Blood pressure reflects cardiac output (the amount of blood discharged from the left or right ventricle per minute), the quality of the arteries, the blood volume, and blood viscosity. When blood is pumped by the heart into the arteries, the pressure within the arteries rises. The greater the amount of blood pumped by the heart, the greater the pressure.

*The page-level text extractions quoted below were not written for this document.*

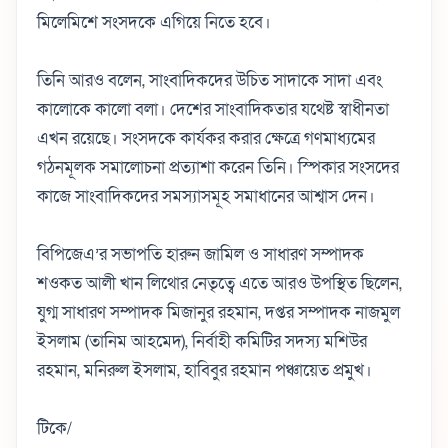
মিলেমিশে সংসদকে এগিয়ে নিতে হবে।
তিনি আরও বলেন, সাংবাদিকদের উচিত সাদাকে সাদা এবং
কালোকে কালো বলা। দেশের সাংবাদিকতার যথেষ্ট স্বাধীনতা
এখন রয়েছে। সংসদকে কার্যকর করার ক্ষেত্রে গণমাধ‌্যমের
গঠনমূলক সমালোচনা প্রত‌্যাশা করেন তিনি। স্পিকার সংসদের
কাজে সাংবাদিকদের সমস‌্যাসমূহ সমাধানের আশ্বাস দেন।
বিপিজেএ’র সভাপতি হারুন জামিল ও সাধারণ সম্পাদক
শওকত আলী খান লিথোর নেতৃত্বে এতে আরও উপস্থিত ছিলেন,
যুগ্ম সাধারণ সম্পাদক মিজানুর রহমান, দপ্তর সম্পাদক নাজমুল
ইসলাম (তানিম আহমেদ), নির্বাহী কমিটির সদস‌্য মশিউর
রহমান, মনিরুল ইসলাম, হাবিবুর রহমান পঞ্চায়েত প্রমুখ।
টিকে/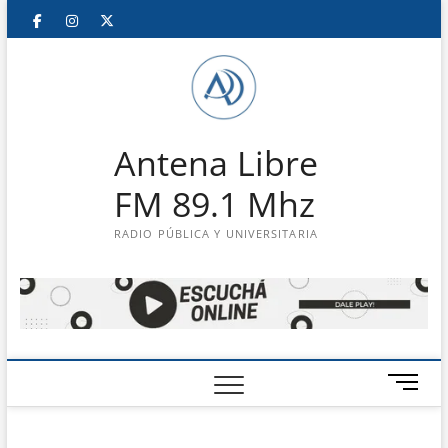
Saltar
Facebook
Instagram
Twitter
LinkedIn
En
al
contenido
vivo
Antena Libre
FM 89.1 Mhz
RADIO PÚBLICA Y UNIVERSITARIA
B
o
t
ó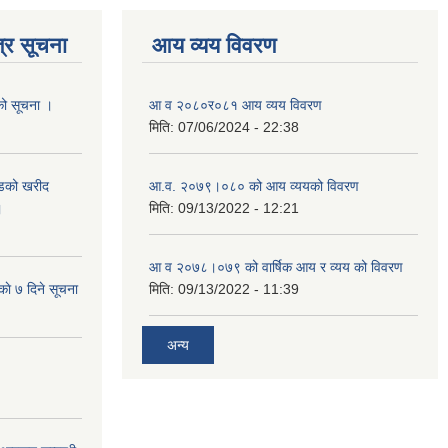
्र सूचना
आय व्यय विवरण
यको सूचना ।
आ व २०८०र०८१ आय व्यय विवरण
मिति:
07/06/2024 - 22:38
याडको खरीद
आ.व. २०७९।०८० को आय व्ययको विवरण
।
मिति:
09/13/2022 - 12:21
आ‍ व २०७८।०७९ को वार्षिक आय र व्यय को विवरण
काे ७ दिने सूचना
मिति:
09/13/2022 - 11:39
अन्य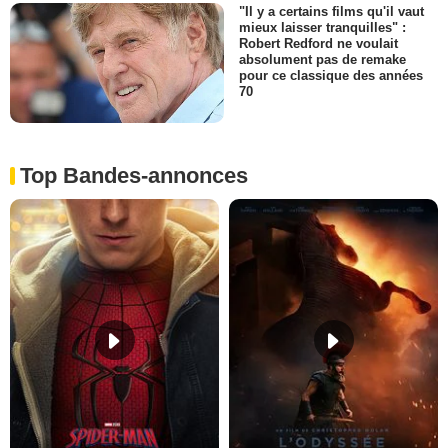
"Il y a certains films qu'il vaut
mieux laisser tranquilles" :
Robert Redford ne voulait
absolument pas de remake
pour ce classique des années
70
Top Bandes-annonces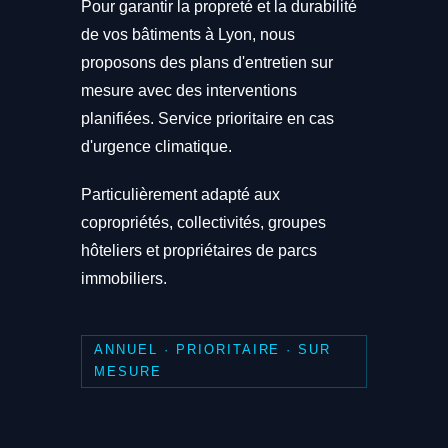
Pour garantir la propreté et la durabilité
de vos bâtiments à Lyon, nous
proposons des plans d'entretien sur
mesure avec des interventions
planifiées. Service prioritaire en cas
d'urgence climatique.
Particulièrement adapté aux
copropriétés, collectivités, groupes
hôteliers et propriétaires de parcs
immobiliers.
ANNUEL · PRIORITAIRE · SUR
MESURE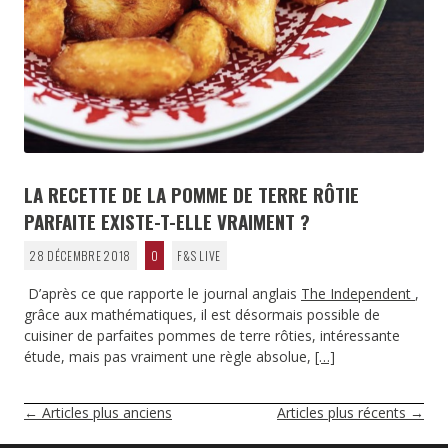
LA RECETTE DE LA POMME DE TERRE RÔTIE
PARFAITE EXISTE-T-ELLE VRAIMENT ?
28 DÉCEMBRE 2018
0
F&S LIVE
D’après ce que rapporte le journal anglais
The Independent
,
grâce aux mathématiques, il est désormais possible de
cuisiner de parfaites pommes de terre rôties, intéressante
étude, mais pas vraiment une règle absolue,
[…]
NAVIGATION
←
Articles plus anciens
Articles plus récents
→
DES
ARTICLES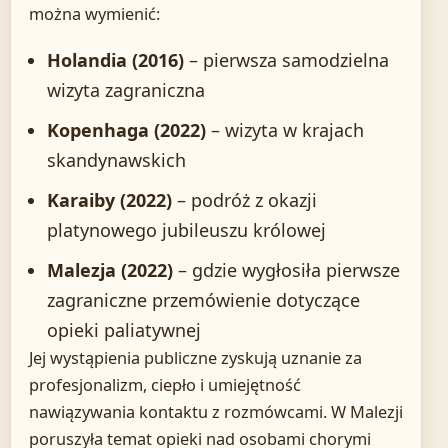
można wymienić:
Holandia (2016)
– pierwsza samodzielna
wizyta zagraniczna
Kopenhaga (2022)
– wizyta w krajach
skandynawskich
Karaiby (2022)
– podróż z okazji
platynowego jubileuszu królowej
Malezja (2022)
– gdzie wygłosiła pierwsze
zagraniczne przemówienie dotyczące
opieki paliatywnej
Jej wystąpienia publiczne zyskują uznanie za
profesjonalizm, ciepło i umiejętność
nawiązywania kontaktu z rozmówcami. W Malezji
poruszyła temat opieki nad osobami chorymi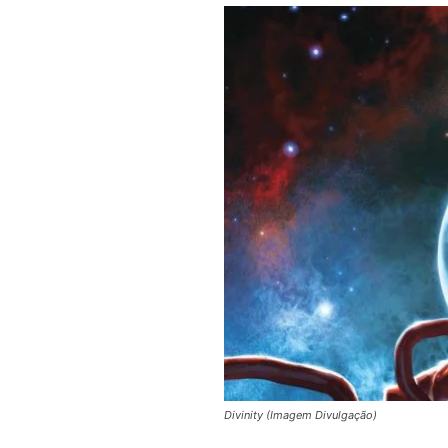
Divinity (Imagem Divulgação)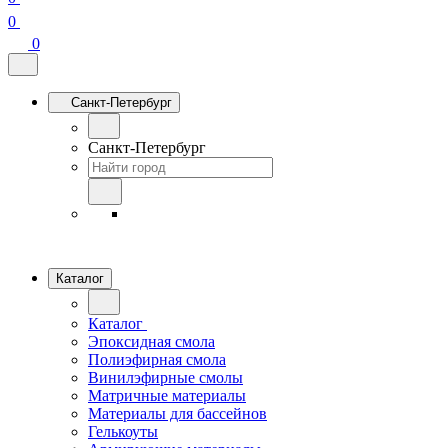
0
0
Санкт-Петербург
Санкт-Петербург
Каталог
Каталог
Эпоксидная смола
Полиэфирная смола
Винилэфирные смолы
Матричные материалы
Материалы для бассейнов
Гелькоуты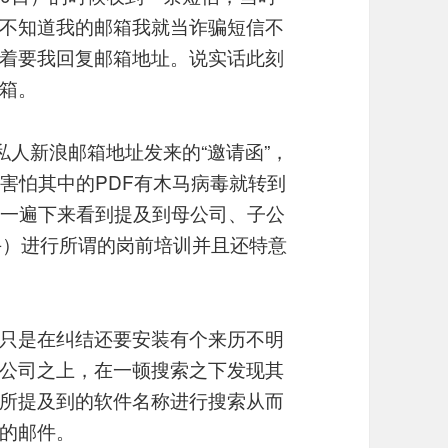
不知道我的邮箱我就当诈骗短信不
着要我回复邮箱地址。说实话此刻
箱。
封私人新浪邮箱地址发来的“邀请函”，
害怕其中的PDF有木马病毒就转到
看一遍下来看到提及到母公司、子公
手）进行所谓的岗前培训并且还特意
只是在纠结还要安装有个来历不明
公司之上，在一顿搜索之下发现其
所提及到的软件名称进行搜索从而
的邮件。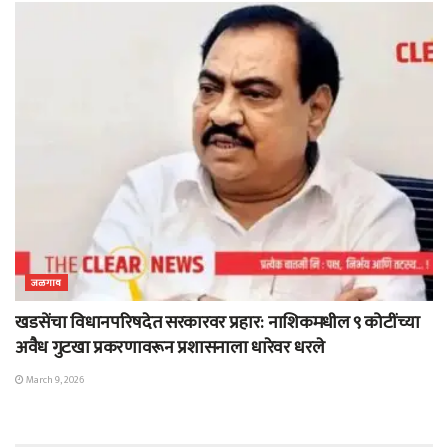
जळगाव
खडसेंचा विधानपरिषदेत सरकारवर प्रहार: नाशिकमधील ९ कोटींच्या
अवैध गुटखा प्रकरणावरून प्रशासनाला धारेवर धरले
March 9, 2026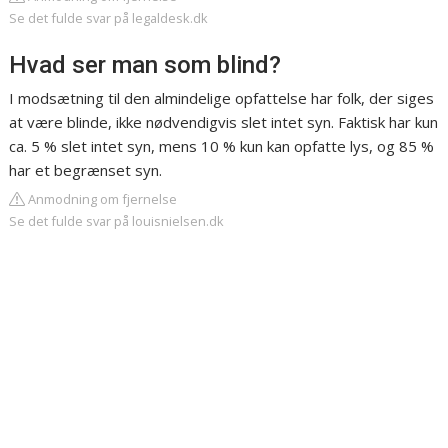
Se det fulde svar på legaldesk.dk
Hvad ser man som blind?
I modsætning til den almindelige opfattelse har folk, der siges
at være blinde, ikke nødvendigvis slet intet syn. Faktisk har kun
ca. 5 % slet intet syn, mens 10 % kun kan opfatte lys, og 85 %
har et begrænset syn.
Anmodning om fjernelse
Se det fulde svar på louisnielsen.dk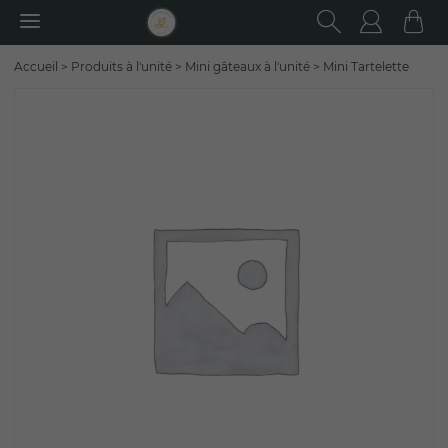
RECHER
Utilisa
Pa
Rechercher
Accueil
>
Produits à l'unité
>
Mini gâteaux à l'unité
>
Mini Tartelette
: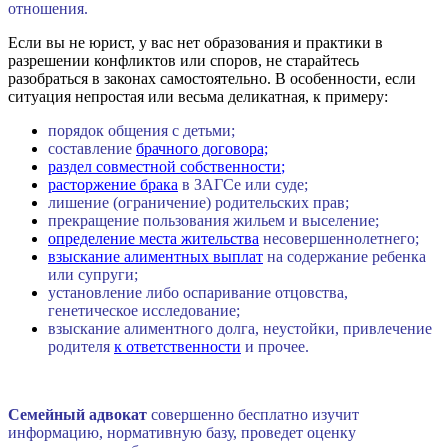
отношения.
Если вы не юрист, у вас нет образования и практики в
разрешении конфликтов или споров, не старайтесь
разобраться в законах самостоятельно. В особенности, если
ситуация непростая или весьма деликатная, к примеру:
порядок общения с детьми;
составление
брачного договора;
раздел совместной собственности
;
расторжение
брака
в ЗАГСе или суде;
лишение (ограничение) родительских прав;
прекращение пользования жильем и выселение;
определение места жительства
несовершеннолетнего;
взыскание алиментных выплат
на содержание ребенка
или супруги;
установление либо оспаривание отцовства,
генетическое исследование;
взыскание алиментного долга, неустойки, привлечение
родителя
к ответственности
и прочее.
Семейный адвокат
совершенно бесплатно изучит
информацию, нормативную базу, проведет оценку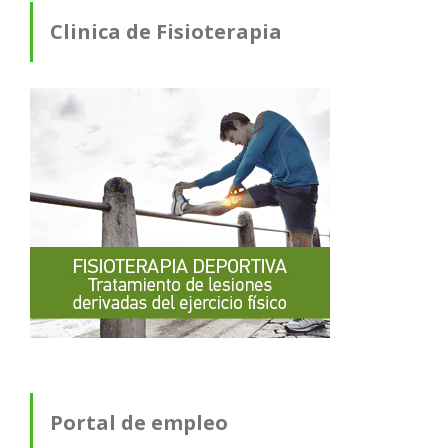
Clinica de Fisioterapia
Portal de empleo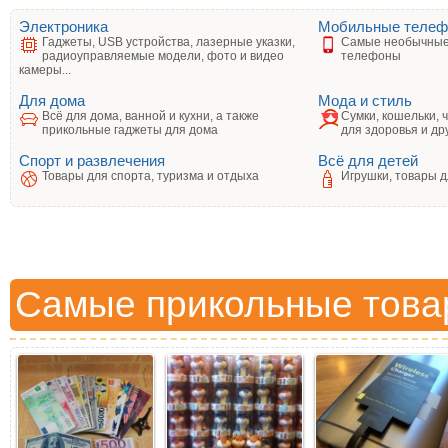
Электроника
Мобильные теле
Гаджеты, USB устройства, лазерные указки,
Самые необычные
радиоуправляемые модели, фото и видео
телефоны
камеры...
Для дома
Мода и стиль
Всё для дома, ванной и кухни, а также
Сумки, кошельки, 
прикольные гаджеты для дома
для здоровья и др
Спорт и развлечения
Всё для детей
Товары для спорта, туризма и отдыха
Игрушки, товары д
Самые прикольные това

Likewise, if the blood volume is increased, the pressure within the artery increases. When the arteries' lumens (channels within the arteries) narrow and become less flexible, blood pressure rises because there is less space for the blood to enter. Increased viscosity (thickness) of the blood causes a slower flow of blood in the capillaries, which causes backup pressure in the larger vessels. See Box 11-13 and Table 11-4 for factors that influence blood pressure. Table 11-5 provides recommendations for a follow-up on blood pressure readings.

Box 11-13

Factors That Influence Blood Pressure

Normal blood pressure levels vary throughout life.

AgeBlood Pressure (mm Hg)
Newborn (3000 g [6.6 lb])Mean 36-40
1 mo85/54
1 y95/65
6 yr105/65
10-13 yr110/65
14-17 yr<120/75
18 yr and up<120/80

In children and adolescents, hypertension is defined as blood pressure that is, on repeated measurement, at the 95th percentile or greater, adjusted for age, height, and gender.

Data from the National High Blood Pressure Education Program (NHBPEP) National Heart, Lung, and Blood Institute; National Institutes of Health, the seventh report of the Joint National Committee on Detection, Evaluation, and Treatment of High Blood Pressure. JAMA, 289(19):2560, 2003; and American Heart Association, “Am I at Risk?” April 1, 2009. Retrieved from www.americanheart.org/presenter.jhtml?identifier=2142.

The optimal blood pressure reading for a healthy middle-aged adult is less than 120/80 mm Hg. Values of 120-139/80-89 mm Hg are considered prehypertensive. Hypertension occurs when the elevated pressure is sustained above 140/90 mm Hg. The diagnosis of hypertension in adults is not made with only one random elevated reading. For this diagnosis, an average of 90 mm Hg or higher of two or more diastolic readings on at least two subsequent visits is necessary, or an average higher than 140 mm Hg of two or more systolic readings on at least two visits. Primary, or essential, hypertension is the most common form. The cause is unknown. Risk factors also contribute; consider their significance when doing patient teaching. These risk factors include family history of hypertension, obesity, smoking, heavy alcohol consumption, elevated blood cholesterol level, and continued exposure to stress.

A blood pressure below normal is hypotension. A low blood pressure is considered healthy, provided there are no ill effects, such as vertigo (dizziness) or syncope (fainting). Orthostatic hypotension (a drop of 25 mm Hg in systolic pressure and a drop of 10 mm Hg in diastolic pressure when a person moves from a lying to a sitting or from a sitting to a standing position) occurs when a person rises too quickly, usually from a supine position. The patient frequently feels lightheaded and unstable. Advise the patient to rise slowly from lying to sitting to standing, thus preventing blood volume from shifting suddenly (Box 11-14). Hypotension resulting from shock or massive hemorrhage is very serious and necessitates immediate medical intervention. See Table 11-6 for conditions that cause alterations in blood pressure.

Box 11-14

Measurement of Orthostatic Blood Pressure

Some patients, especially those who are older or taking certain medications, experience a drop in blood pressure or an increase in pulse when changing from a lying to a sitting or from a sitting to a standing position.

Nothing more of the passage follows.